Deux condamnations, dont une peine de mort et un acquittement. Après plusieurs mois d’audiences, la Haute cour militaire a rendu son verdict dans le procès du double meurtre de Floribert Chebeya, activiste des droits de l’homme et de son assistant, Fidèle Bazana. La Voix des sans voix (VSV) veut voir le général John Numbi, en fuite, être jugé pour répondre de ses actes. Rostin Manketa, directeur exécutif de la VSV, confie à Sahutiafrica.
Mercredi 11 mai, Christian Kenga Kenga a été condamné à la peine capitale. Jacques Mugabo à 12 ans de prison. Paul Mwilambwe acquitté. Mais ce long procès à la Haute cour militaire s’est déroulé sans le général John Numbi, principal accusé. Christian Kenga Kenga, quant à lui, a boycotté les audiences. Entretien.
Sahutiafrica : Est-ce que vous vous attendiez à ce verdict malgré l’absence du général John Numbi ?
Rostin Mankenta : Le verdict rendu nous a satisfait partiellement. Mais, il y a eu des moments très importants lors de ce verdict. Il s’agit de la condamnation à mort de Christian Ngoy Kenga Kenga, qui était le commandant du bataillon Simba et bras droit du général John Numbi. On n’imagine pas que c’était quelqu’un qu’on pouvait arrêter aussi facilement avec l’ancien régime. Le fait qu’il ait été arrêté, jugé et condamné, c’est quand même une avancée. Il est évident qu’en tant que défenseurs des droits humains, nous n’encourageons pas la peine de mort.

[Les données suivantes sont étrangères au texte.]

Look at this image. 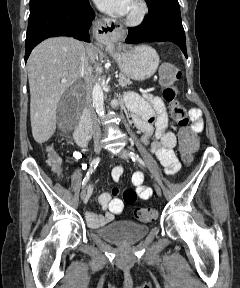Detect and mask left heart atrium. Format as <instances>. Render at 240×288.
<instances>
[{
    "label": "left heart atrium",
    "instance_id": "1",
    "mask_svg": "<svg viewBox=\"0 0 240 288\" xmlns=\"http://www.w3.org/2000/svg\"><path fill=\"white\" fill-rule=\"evenodd\" d=\"M94 2L101 10L115 15L128 13L132 4V0H94Z\"/></svg>",
    "mask_w": 240,
    "mask_h": 288
}]
</instances>
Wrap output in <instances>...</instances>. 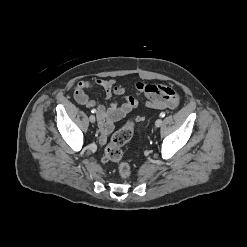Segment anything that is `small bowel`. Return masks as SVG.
Here are the masks:
<instances>
[{
    "instance_id": "small-bowel-1",
    "label": "small bowel",
    "mask_w": 247,
    "mask_h": 247,
    "mask_svg": "<svg viewBox=\"0 0 247 247\" xmlns=\"http://www.w3.org/2000/svg\"><path fill=\"white\" fill-rule=\"evenodd\" d=\"M99 86L104 91V97L111 99L114 95L124 96L127 87L118 85L114 79L93 81H79L74 89L75 100L86 107L94 108L98 115L100 127V142L105 144L108 136L114 130L115 122L125 117L131 110L138 106L140 100L153 109H174L179 103V94L171 86L165 84H149L138 81L132 84L135 90V96H124V102L119 104L117 100H111L107 105L89 98L86 90ZM140 96H144L141 99Z\"/></svg>"
}]
</instances>
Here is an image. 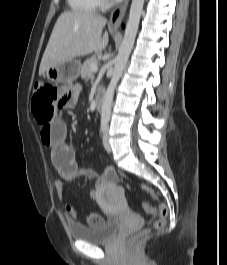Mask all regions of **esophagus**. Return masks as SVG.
I'll list each match as a JSON object with an SVG mask.
<instances>
[{"label": "esophagus", "instance_id": "34e87169", "mask_svg": "<svg viewBox=\"0 0 227 265\" xmlns=\"http://www.w3.org/2000/svg\"><path fill=\"white\" fill-rule=\"evenodd\" d=\"M128 5H129V0H125L120 6H118L116 9L112 11L108 23L110 28L117 29L120 26L127 12Z\"/></svg>", "mask_w": 227, "mask_h": 265}]
</instances>
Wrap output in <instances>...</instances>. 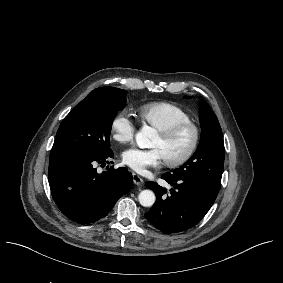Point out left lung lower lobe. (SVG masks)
<instances>
[{"mask_svg":"<svg viewBox=\"0 0 283 283\" xmlns=\"http://www.w3.org/2000/svg\"><path fill=\"white\" fill-rule=\"evenodd\" d=\"M162 179L171 184L172 189L167 193L157 183L147 182L146 186L155 192L156 202L145 216L163 232L177 233L196 225L209 211L218 194L198 178L179 179L166 173Z\"/></svg>","mask_w":283,"mask_h":283,"instance_id":"left-lung-lower-lobe-1","label":"left lung lower lobe"}]
</instances>
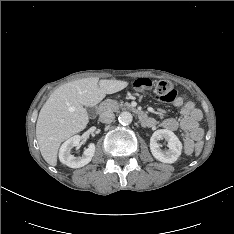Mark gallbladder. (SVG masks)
I'll list each match as a JSON object with an SVG mask.
<instances>
[{"mask_svg":"<svg viewBox=\"0 0 234 234\" xmlns=\"http://www.w3.org/2000/svg\"><path fill=\"white\" fill-rule=\"evenodd\" d=\"M96 112V109L94 107H88L87 108V113L89 116H93Z\"/></svg>","mask_w":234,"mask_h":234,"instance_id":"gallbladder-1","label":"gallbladder"}]
</instances>
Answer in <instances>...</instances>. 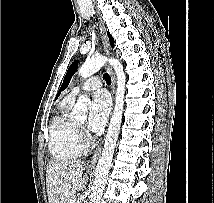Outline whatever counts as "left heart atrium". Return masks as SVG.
<instances>
[{
  "label": "left heart atrium",
  "instance_id": "39dd6f15",
  "mask_svg": "<svg viewBox=\"0 0 214 203\" xmlns=\"http://www.w3.org/2000/svg\"><path fill=\"white\" fill-rule=\"evenodd\" d=\"M110 113V101L104 91H98L93 99L90 114L88 119V126L92 131L101 130L107 121Z\"/></svg>",
  "mask_w": 214,
  "mask_h": 203
}]
</instances>
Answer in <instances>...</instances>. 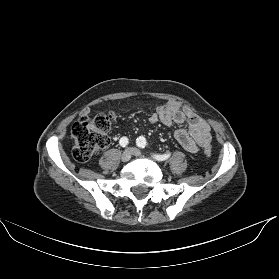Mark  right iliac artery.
Here are the masks:
<instances>
[{"label": "right iliac artery", "instance_id": "obj_1", "mask_svg": "<svg viewBox=\"0 0 279 279\" xmlns=\"http://www.w3.org/2000/svg\"><path fill=\"white\" fill-rule=\"evenodd\" d=\"M129 141H128V138L127 137H122L119 141V144L122 146V147H126L128 145Z\"/></svg>", "mask_w": 279, "mask_h": 279}]
</instances>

Nous espérons qu’il passera tout le reste de sa vie en prison. Pour Jacques Mugabo, qui a écopé 12 ans de prison, nous jugeons cette peine dérisoire. 12 ans, c’est trop peu face à la gravité du crime auquel il a participé. Nous aurions souhaité qu’il soit condamné à plus de 12 ans de prison. C’était trop complaisant. En ce qui concerne le major Paul Mwilambwe, nous avons salué son acquittement parce qu’on le considérait comme témoin clé dans cette affaire. Il n’est pas trempé dans cet assassinat. Nous avons eu beaucoup d’informations, qui ont aidé la justice militaire d’avancer avec le procès. C’est au cours du procès que nous avons vu, par exemple, le colonel Mukalayi condamné au premier degré, révélé tant de choses. Il dit qu’on lui faisait porter le chapeau. John Numbi est le principal commanditaire. Et qu’il est trop malicieux. M. Mukalayi l’a avoué lors du procès en appel, alors qu’il s’est réservé lors du premier procès avec l’ancien régime.
SA : Ce verdict est-il un pas dans la lutte contre l’impunité des crimes sur les défenseurs des droits humains ?

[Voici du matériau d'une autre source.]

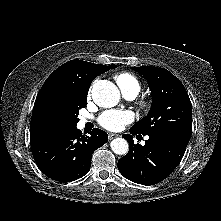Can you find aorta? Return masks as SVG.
Listing matches in <instances>:
<instances>
[{"label":"aorta","instance_id":"obj_1","mask_svg":"<svg viewBox=\"0 0 221 221\" xmlns=\"http://www.w3.org/2000/svg\"><path fill=\"white\" fill-rule=\"evenodd\" d=\"M92 99L98 106L110 108L119 102L120 92L112 82L101 80L93 85ZM110 146L112 151L118 155H125L129 150L128 142L123 138L113 139Z\"/></svg>","mask_w":221,"mask_h":221}]
</instances>
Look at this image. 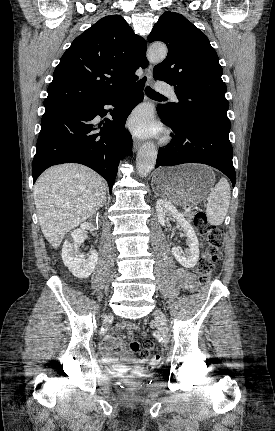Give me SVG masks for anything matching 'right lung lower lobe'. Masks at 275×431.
<instances>
[{"mask_svg": "<svg viewBox=\"0 0 275 431\" xmlns=\"http://www.w3.org/2000/svg\"><path fill=\"white\" fill-rule=\"evenodd\" d=\"M145 81L143 78L106 98L45 109L32 162L33 181L52 165L80 163L104 177L111 192L121 153L129 155L132 151V137L125 122L143 100ZM104 105L116 107L111 112L112 120L96 123V116L107 114Z\"/></svg>", "mask_w": 275, "mask_h": 431, "instance_id": "obj_1", "label": "right lung lower lobe"}]
</instances>
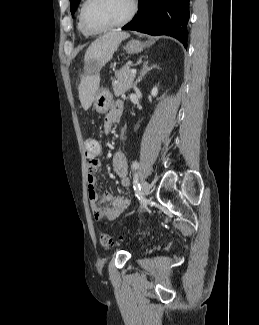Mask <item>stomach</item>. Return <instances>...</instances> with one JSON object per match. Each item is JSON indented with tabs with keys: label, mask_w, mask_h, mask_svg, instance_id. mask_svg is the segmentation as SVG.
Masks as SVG:
<instances>
[{
	"label": "stomach",
	"mask_w": 259,
	"mask_h": 325,
	"mask_svg": "<svg viewBox=\"0 0 259 325\" xmlns=\"http://www.w3.org/2000/svg\"><path fill=\"white\" fill-rule=\"evenodd\" d=\"M152 44L153 41L142 42L134 39L129 41L124 49L129 54H137L142 52L146 47H150ZM112 101L113 96L110 91L108 89L101 88L98 89L95 94L93 107L98 113L104 114L110 109Z\"/></svg>",
	"instance_id": "1"
}]
</instances>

RM : Oui, un pas a été franchi. Obtenir la condamnation de deux colonels, dont Christian Ngoy Kenga Kenga et Daniel Mukalayi, mais aussi Jacques Mugabo, c’est une avancée, même si la série continue. Il faut que la justice militaire puisse aller jusqu’au bout. Les autorités congolaises doivent tout mettre en œuvre pour dénicher John Numbi de sa cachette. Qu’il soit arrêté et le présenter à la justice pour qu’il réponde de ses actes.
SA : Vous insistez sur la comparution de John Numbi et d’autres complices. Pensez-vous que tout n’a pas été révélé ?

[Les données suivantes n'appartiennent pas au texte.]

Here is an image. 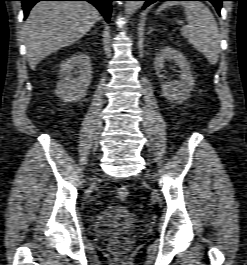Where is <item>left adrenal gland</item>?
Masks as SVG:
<instances>
[{
	"label": "left adrenal gland",
	"instance_id": "left-adrenal-gland-1",
	"mask_svg": "<svg viewBox=\"0 0 247 265\" xmlns=\"http://www.w3.org/2000/svg\"><path fill=\"white\" fill-rule=\"evenodd\" d=\"M152 31H154V29L150 27L149 31H148V34H150Z\"/></svg>",
	"mask_w": 247,
	"mask_h": 265
}]
</instances>
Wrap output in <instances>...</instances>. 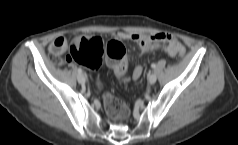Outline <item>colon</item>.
Returning a JSON list of instances; mask_svg holds the SVG:
<instances>
[{
    "label": "colon",
    "instance_id": "5ec220e1",
    "mask_svg": "<svg viewBox=\"0 0 238 145\" xmlns=\"http://www.w3.org/2000/svg\"><path fill=\"white\" fill-rule=\"evenodd\" d=\"M164 50L173 58L179 59L184 55V49L166 43ZM106 56L116 74L123 78L127 70L128 58L124 45L116 40L104 43L98 37H76L71 42L69 59L90 69H98ZM104 107L107 114L114 120H124L129 115L128 106L120 99L106 93Z\"/></svg>",
    "mask_w": 238,
    "mask_h": 145
}]
</instances>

RM : Il est important de souligner que beaucoup de choses ont été dites durant ce procès en appel. L’avantage dudit procès avec trois prévenus, ci-haut cités, est que des nouvelles informations ont été révélées par rapport au premier procès. Mais le problème est que le principal suspect, tant réclamé par la Voix des Sans voix pour droits de l’homme et d’autres organisations nationales et internationales des droits humains est encore en cavale. C’est un suspect, dont le nom avait été cité dès le premier jour de la découverte du corps sans vie de Floribert Chebeya. Il s’agit du général John Numbi, qui n’a jamais été jugé dans cette affaire. Je pense que s’arrêter à ce niveau, ce serait consacré le régime des intouchables en RDC. Il faut qu’il y ait un nouveau procès au cours duquel John Numbi devra comparaitre ainsi que d’autres noms cités lors ce procès en appel.
SA : Le prochain épisode serait de voir le général John Numbi à la barre ?
RM : A tout prix. Tant qu’il ne se présentera pas devant la justice, je crois qu’il n’y aura pas de justice pour Chebeya et Bazana. S’il avait reçu les ordres d’exécuter ces deux défenseurs de droits de l’homme, il est temps qu’il l’avoue. C’est très important pour nous.